His need for my fist in his face is answered with a resounding thud. He goes down, clutching his bleeding, broken nose. I try to feel sorry, but I can’t find it in me.

If anything, I want to punch more things. I half hope the other hunters will wake up and come after us. But I’m afraid of what I might do. I know I’m overreacting. I’m not even being a Slayer right now. I’m being … me. But not me. And that’s what’s scary. I don’t recognize this Nina, and I don’t know how to feel any of the things I’m feeling without being taken over by them.

I close my eyes and let myself imagine my tiny medical center back in the castle. The neatly organized cupboards. The drawer full of tongue depressors. Artemis laughed at me for that. How many tongue depressors can one castle need? The truth was, I just liked having them. I liked all of it. I liked being the one who fixed things, who healed things.

But I don’t know how to fix Artemis. Or Leo. Or myself. And thinking about my medical center doesn’t calm me. It makes me feel even more lost.

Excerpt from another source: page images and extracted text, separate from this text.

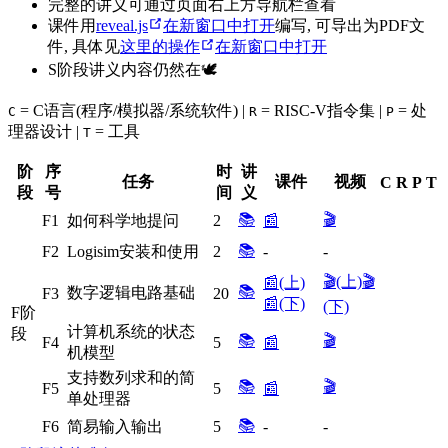
完整的讲义可通过页面右上方导航栏查看
课件用
reveal.js
在新窗口中打开
编写, 可导出为PDF文
件, 具体见
这里的操作
在新窗口中打开
S阶段讲义内容仍然在🕊
= C语言(程序/模拟器/系统软件) |
= RISC-V指令集 |
= 处
C
R
P
理器设计 |
= 工具
T
阶
序
时
讲
任务
课件
视频
C
R
P
T
段
号
间
义
📚
🎬
F1
如何科学地提问
2
📰
📚
F2
Logisim安装和使用
2
-
-
🎬(上)
🎬
📰(上)
📚
数字逻辑电路基础
F3
20
📰(下)
(下)
F阶
计算机系统的状态
段
📚
🎬
F4
5
📰
机模型
支持数列求和的简
📚
🎬
F5
5
📰
单处理器
📚
F6
简易输入输出
5
-
-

I walk out to check on Leo, but something else catches my eye. A serial killer’s dream van is parked on the grass. It’s covered with dings and scratches and a long-faded decal for something, but I can only make out the letters for GO AT BABY. There are tire marks all over the formerly perfect lawn, far more than would have been required just to get the van here. The side door slides open, and Oz sits there, legs out, bathed in the light of the moon.

I stay on the porch, not touching Leo. Not looking at him. I can’t. Chao-Ahn stands in front of me, considering me with what I assume is disapproval. We might be here for a while, and I need to talk about something that doesn’t matter. I need to do anything other than think about what I’m going to say to Leo when he wakes up.

“So. Uh. What brings you all to London?” I ask her.

Chao-Ahn has the most beautifully judgmental glare I’ve ever seen. “Sineya.”

“I’m sorry?”

Her glare deepens. “Sineya. The First Slayer. You know.” She gestures to her hair, then hunches a bit and scowls.

“Oh, right! She tried to stab me. She did stab me.” I used to have such good control of my Slayer dreams. But I’ve lost that, along with control everywhere else in my life. Buffy told me about the First Slayer. She said Sineya was judgy. She never mentioned stabby. It feels like a pretty big oversight.